Braunmühl hatte nach Kriegsende im Mai 1945 zunächst kommissarisch die Klinikleitung in Eglfing-Haar übernommen. Zum 1. Dezember 1945 wurde er von der amerikanischen Militärverwaltung zum Direktor der Heil- und Pflegeanstalt Kaufbeuren bestellt. Im August 1946 setzte ihn das bayerische Innenministerium anstelle von Gerhard Schmidt, der von der Belegschaft aus dem Amt gedrängt wurde, wieder als Direktor von Eglfing-Haar ein. Braunmühl förderte offenbar Personal aus der NS-Zeit. Der Direktor der Heil- und Pflegeanstalt Erlangen, Werner Leibbrand kritisierte 1947 gegenüber dem bayerischen Innenministerium, dass der „für seine reaktionäre Gesinnung bekannte“ Braunmühl „belastete alte Medizinalräte wieder in ihre Posten“ einsetze und „völlig unbelaste jüngere Leute“ hinausgraule.[9]

Im Jahr 1947 erhielt Braunmühl eine Honorarprofessur in München.
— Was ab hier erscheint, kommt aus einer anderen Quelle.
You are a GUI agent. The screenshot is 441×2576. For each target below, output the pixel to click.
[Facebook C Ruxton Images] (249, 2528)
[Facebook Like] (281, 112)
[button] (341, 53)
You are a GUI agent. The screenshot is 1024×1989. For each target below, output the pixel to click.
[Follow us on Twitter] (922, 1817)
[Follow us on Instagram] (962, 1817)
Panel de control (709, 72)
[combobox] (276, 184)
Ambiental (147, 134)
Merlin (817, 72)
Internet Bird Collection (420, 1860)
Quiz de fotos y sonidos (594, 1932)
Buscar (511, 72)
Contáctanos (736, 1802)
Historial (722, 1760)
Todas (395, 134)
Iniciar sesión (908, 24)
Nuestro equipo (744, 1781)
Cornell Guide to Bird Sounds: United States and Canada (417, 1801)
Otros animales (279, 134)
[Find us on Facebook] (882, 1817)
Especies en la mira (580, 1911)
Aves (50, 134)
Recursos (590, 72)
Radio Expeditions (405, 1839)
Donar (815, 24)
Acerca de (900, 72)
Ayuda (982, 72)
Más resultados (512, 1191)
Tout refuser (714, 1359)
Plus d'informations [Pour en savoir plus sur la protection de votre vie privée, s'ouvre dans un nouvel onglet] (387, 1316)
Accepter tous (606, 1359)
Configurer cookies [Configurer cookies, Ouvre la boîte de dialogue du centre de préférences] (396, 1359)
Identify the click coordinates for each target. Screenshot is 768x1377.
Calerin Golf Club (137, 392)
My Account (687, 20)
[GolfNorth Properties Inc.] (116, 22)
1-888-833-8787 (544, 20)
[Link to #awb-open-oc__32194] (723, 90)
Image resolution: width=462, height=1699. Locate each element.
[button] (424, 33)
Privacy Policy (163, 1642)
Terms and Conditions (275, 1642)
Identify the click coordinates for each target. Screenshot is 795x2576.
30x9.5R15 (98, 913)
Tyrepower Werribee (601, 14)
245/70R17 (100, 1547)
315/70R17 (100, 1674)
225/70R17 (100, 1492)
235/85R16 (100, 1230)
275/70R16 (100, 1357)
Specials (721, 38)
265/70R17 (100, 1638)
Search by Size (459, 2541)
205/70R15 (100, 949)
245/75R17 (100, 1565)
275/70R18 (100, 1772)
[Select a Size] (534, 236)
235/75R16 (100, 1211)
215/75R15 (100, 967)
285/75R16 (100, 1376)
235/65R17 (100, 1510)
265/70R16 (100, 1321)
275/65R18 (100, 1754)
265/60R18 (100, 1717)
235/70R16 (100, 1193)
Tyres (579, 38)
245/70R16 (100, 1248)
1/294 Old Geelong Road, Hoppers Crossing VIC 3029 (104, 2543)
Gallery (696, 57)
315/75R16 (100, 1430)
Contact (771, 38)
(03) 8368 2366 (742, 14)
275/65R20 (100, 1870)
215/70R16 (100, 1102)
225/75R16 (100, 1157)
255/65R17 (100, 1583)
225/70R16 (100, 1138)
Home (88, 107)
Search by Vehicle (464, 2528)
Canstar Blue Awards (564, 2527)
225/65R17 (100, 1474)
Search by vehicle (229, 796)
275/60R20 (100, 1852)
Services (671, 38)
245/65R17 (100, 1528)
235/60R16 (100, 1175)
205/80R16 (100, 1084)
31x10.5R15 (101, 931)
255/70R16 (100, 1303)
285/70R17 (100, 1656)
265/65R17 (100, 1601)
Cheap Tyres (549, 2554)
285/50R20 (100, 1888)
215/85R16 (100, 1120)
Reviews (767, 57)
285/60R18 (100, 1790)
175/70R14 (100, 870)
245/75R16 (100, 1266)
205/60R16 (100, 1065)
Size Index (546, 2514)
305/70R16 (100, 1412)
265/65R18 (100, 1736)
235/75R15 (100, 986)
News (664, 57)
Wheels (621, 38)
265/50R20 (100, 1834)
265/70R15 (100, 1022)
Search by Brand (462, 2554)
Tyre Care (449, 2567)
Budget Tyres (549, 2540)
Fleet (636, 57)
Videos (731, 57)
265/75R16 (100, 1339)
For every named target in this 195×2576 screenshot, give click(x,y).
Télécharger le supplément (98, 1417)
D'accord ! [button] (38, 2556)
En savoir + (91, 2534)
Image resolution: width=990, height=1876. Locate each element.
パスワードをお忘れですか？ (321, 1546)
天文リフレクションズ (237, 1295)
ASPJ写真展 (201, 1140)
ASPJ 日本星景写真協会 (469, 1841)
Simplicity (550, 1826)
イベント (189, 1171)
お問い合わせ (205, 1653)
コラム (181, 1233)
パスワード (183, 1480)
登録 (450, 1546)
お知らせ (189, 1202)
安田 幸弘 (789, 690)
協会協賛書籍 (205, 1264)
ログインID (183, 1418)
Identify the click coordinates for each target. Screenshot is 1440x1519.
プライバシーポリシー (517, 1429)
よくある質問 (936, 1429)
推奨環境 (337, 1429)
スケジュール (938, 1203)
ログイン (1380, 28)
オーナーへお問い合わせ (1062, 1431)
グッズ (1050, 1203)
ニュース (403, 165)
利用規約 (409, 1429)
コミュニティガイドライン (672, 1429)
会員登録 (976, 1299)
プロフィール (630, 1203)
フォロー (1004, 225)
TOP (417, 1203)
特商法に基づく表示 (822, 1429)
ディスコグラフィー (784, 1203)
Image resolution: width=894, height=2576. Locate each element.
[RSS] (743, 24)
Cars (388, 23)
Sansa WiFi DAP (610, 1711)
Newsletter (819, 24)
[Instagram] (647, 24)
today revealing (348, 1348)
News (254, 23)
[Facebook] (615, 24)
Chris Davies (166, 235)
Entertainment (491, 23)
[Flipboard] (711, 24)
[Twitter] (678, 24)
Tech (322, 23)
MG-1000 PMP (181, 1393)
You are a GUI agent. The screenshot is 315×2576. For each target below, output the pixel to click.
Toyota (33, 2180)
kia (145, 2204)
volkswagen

Er gehörte zu den ersten deutschen Psychiatern, die nach Ende des Zweiten Weltkriegs die in den USA entwickelten Methoden der Leukotomie an seiner Anstalt einführte. Er übersetzte auch das Buch Psychochirurgie der beiden amerikanischen Lobotomie-Pioniere Walter Freeman und James Watts ins Deutsche. Ferner spekulierte er nach 1945 über mögliche Krankheiten Adolf Hitlers. In einem Aufsatz von 1954[10] meinte er, Paralysis Agitans (Parkinson-Krankheit) bei Hitler feststellen zu können. Er machte sich auch als Laienmaler einen Namen.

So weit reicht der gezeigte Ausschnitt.